Here we are again, another mass shooting, another school shooting. While many people are not able to conceivably understand what it is like to go through this experience or to have a loved one be involved in such an incident and wondering about their whereabouts, those who have experienced this first hand and survived will unquestionably have many difficulties along with much time for healing and recovery ahead of them.

With the most recent shooting in Parkland, it is a positive sign that media agencies are beginning to recognize the psychological impacts of these mass shootings. Yesterday when I was watching the news coverage, it resonated with me that the news was focusing on the aftermath of these events. Days, weeks, months, and years after the atrocity passes, those who survived and even loved ones of the deceased will continue to endure problems related to what happened yesterday in Parkland, Florida, and likewise so will the survivors of the 30 other shootings that occurred in 2018, and all those before these.

In the instance of school shootings, such as what took place yesterday in Parkland, Florida (not far from where we are here in Tampa), thousands of students are likely to have a difficult grieving and processing period ahead.

Common Responses to Trauma

As a reminder, it is completely normal for all people to experience the symptoms of post traumatic stress immediately following a traumatic event. It is those who do not adequately process, think about what happen, talk to others about what happened, and let themselves feel their emotions who typically go on to develop a post dramatic stress response.

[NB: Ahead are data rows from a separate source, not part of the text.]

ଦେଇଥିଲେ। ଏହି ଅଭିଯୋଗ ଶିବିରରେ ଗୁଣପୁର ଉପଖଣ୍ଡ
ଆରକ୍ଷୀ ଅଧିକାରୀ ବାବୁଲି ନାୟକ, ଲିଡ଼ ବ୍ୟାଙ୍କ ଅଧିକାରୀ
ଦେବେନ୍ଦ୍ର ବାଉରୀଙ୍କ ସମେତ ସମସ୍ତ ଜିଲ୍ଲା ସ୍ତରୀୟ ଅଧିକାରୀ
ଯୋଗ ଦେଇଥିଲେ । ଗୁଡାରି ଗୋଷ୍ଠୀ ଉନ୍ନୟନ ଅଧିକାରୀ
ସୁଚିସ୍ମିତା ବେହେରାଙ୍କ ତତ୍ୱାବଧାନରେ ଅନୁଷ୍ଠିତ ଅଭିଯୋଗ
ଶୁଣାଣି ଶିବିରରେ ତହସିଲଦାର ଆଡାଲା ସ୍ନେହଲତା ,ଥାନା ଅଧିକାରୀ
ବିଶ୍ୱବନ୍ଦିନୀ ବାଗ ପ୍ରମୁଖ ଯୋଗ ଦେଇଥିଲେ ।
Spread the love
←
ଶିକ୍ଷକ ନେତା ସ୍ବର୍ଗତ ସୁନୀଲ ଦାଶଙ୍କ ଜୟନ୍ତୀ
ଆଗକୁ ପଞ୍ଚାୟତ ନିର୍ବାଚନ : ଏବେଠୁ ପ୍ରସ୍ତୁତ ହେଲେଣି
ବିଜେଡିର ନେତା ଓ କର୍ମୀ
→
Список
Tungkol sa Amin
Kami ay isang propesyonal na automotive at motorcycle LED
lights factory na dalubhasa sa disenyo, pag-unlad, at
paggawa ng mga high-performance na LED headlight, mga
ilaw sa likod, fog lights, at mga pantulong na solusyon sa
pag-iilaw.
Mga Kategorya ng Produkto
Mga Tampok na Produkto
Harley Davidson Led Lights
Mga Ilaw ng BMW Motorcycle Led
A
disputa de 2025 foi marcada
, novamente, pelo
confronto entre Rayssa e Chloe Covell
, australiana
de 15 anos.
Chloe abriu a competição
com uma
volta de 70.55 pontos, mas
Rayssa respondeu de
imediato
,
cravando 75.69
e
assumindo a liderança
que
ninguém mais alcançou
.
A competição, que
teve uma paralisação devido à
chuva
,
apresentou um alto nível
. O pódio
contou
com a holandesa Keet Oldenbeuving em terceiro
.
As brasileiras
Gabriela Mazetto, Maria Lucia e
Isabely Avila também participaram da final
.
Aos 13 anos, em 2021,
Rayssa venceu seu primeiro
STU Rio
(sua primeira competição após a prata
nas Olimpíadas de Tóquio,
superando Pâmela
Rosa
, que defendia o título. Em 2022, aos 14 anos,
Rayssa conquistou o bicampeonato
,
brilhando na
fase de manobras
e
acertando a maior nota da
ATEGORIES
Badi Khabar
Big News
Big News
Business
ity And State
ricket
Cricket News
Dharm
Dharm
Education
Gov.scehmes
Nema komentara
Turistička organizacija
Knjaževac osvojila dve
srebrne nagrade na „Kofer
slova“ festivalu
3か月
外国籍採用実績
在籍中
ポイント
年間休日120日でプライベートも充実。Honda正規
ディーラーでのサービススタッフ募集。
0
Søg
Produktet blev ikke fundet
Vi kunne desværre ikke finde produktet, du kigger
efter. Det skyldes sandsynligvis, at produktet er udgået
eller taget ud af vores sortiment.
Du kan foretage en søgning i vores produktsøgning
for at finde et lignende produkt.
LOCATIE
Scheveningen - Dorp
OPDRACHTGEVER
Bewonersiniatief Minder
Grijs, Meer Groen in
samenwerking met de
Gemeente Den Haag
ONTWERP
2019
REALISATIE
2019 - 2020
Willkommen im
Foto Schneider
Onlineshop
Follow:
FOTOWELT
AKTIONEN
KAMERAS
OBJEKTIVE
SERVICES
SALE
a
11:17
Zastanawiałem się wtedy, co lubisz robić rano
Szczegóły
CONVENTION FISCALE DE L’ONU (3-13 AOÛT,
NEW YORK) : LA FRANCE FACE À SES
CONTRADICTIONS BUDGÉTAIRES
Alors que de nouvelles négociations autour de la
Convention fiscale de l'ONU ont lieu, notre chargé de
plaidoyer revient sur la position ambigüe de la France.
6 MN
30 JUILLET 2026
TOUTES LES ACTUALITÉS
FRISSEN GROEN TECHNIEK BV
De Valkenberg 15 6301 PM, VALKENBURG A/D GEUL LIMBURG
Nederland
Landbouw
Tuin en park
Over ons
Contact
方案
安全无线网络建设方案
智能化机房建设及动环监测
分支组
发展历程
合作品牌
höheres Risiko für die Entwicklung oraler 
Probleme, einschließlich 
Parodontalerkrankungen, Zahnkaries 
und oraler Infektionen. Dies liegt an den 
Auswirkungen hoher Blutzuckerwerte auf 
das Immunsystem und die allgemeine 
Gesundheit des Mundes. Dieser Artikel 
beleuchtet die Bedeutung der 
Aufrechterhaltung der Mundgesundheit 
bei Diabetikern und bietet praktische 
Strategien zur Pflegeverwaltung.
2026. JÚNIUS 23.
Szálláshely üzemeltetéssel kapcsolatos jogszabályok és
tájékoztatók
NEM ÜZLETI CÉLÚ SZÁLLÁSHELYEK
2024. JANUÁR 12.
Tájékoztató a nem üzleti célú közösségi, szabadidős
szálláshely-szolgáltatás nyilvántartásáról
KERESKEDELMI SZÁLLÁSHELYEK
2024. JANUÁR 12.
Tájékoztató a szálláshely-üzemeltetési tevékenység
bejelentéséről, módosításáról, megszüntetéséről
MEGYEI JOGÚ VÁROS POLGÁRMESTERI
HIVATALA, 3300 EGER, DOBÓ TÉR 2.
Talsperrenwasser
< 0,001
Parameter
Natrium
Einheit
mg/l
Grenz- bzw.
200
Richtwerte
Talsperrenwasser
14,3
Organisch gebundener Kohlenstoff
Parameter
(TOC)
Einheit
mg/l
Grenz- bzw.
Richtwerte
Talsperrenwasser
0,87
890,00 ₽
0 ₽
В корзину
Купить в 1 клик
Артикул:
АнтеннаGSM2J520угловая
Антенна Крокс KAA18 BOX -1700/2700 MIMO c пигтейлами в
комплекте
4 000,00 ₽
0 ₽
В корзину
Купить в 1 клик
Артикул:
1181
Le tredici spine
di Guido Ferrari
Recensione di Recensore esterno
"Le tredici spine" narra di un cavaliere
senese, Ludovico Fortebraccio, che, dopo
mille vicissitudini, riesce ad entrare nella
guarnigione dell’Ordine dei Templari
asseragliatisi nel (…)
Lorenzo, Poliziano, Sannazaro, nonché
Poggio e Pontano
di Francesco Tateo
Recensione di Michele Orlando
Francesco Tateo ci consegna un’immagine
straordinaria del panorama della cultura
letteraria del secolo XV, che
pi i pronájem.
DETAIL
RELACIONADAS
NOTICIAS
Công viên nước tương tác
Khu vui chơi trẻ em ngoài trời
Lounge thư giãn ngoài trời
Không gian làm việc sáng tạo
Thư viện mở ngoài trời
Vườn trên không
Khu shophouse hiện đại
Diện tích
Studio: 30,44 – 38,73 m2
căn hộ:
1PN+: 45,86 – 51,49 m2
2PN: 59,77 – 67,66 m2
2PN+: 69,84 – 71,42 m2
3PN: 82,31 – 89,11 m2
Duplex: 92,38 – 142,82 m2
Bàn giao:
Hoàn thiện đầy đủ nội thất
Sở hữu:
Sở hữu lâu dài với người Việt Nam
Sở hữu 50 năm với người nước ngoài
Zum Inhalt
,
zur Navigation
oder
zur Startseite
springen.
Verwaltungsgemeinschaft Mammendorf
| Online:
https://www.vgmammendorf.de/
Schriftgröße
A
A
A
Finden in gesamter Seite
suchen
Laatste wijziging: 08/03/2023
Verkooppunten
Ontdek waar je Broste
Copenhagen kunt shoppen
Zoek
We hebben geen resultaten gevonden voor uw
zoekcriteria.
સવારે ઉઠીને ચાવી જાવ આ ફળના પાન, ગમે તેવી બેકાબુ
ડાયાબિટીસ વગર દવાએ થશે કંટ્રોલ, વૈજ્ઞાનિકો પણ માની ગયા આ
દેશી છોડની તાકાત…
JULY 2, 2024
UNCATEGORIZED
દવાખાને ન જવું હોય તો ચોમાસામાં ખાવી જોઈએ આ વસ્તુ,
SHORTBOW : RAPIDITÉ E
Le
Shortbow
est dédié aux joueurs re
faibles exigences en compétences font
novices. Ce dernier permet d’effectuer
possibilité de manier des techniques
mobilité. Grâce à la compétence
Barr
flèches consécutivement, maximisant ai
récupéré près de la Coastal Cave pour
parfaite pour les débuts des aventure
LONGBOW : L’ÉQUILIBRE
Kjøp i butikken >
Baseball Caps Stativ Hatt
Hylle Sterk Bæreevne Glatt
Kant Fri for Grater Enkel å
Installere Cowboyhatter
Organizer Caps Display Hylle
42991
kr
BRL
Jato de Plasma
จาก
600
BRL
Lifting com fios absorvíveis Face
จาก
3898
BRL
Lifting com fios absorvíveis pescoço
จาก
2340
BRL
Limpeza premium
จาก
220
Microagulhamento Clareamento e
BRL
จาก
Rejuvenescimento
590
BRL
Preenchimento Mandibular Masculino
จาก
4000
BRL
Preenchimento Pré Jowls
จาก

It is highly encouraged that in due time, these individuals reach out, obtain, and accept the support they need in order to begin to recover from what has happened. As a trauma specialist, it is incredibly important to me that information such as this is made available to these individuals and their families so they are aware what services are available and that most importantly, help that is out there.

During this time, it is incredibly helpful to not avoid how you are feeling and what you are thinking. Find others who you can openly speak with, and discuss what is on your mind. Share your fears, your heartache, anger, disgust, etc. Whatever it is, share it. Repressing your innermost thoughts and emotions does not make them disappear, but instead they are likely to intensify. If you have been personally impacted by the shooting, it is imperative that you allow yourself the time and emotional space to process what has happened.

Work with a Mental health Professional

Know that there are effective therapies that can greatly help during these times. My first suggestion is to speak to someone. There are crisis response therapists and therapists in the communities who are able and willing to help. Those who have been impacted by traumas such as mass shooting are highly encouraged to utilize these resources as one of the primary steps to coping and healing from what has happened, and with the long term intention of preventing this experience from deeply impacting their lives.

If you have been personally impacted by a mass shooting, or are still healing from a past traumatic experience, it is imperative that you seek help sooner rather than later. This is not to say that waiting for treatment reduces its efficacy, but you are likely to experience less pain and suffering the sooner that you reach out. There are excellent therapies that can help you to face what has happened in a safe and healthy manner, process it, and heal from it. Dr. Barbash is a trauma specialist who can help you to heal and regain your life after tragedy strikes.

Remember, trauma does not only happen in combat; trauma happens around us all the time. From natural disasters, to car accidents, to man-made large scale acts of hate, sexual assaults, etc., any life or bodily-integrity threatening situation is a traumatic experience that can lead to a post-trauma response.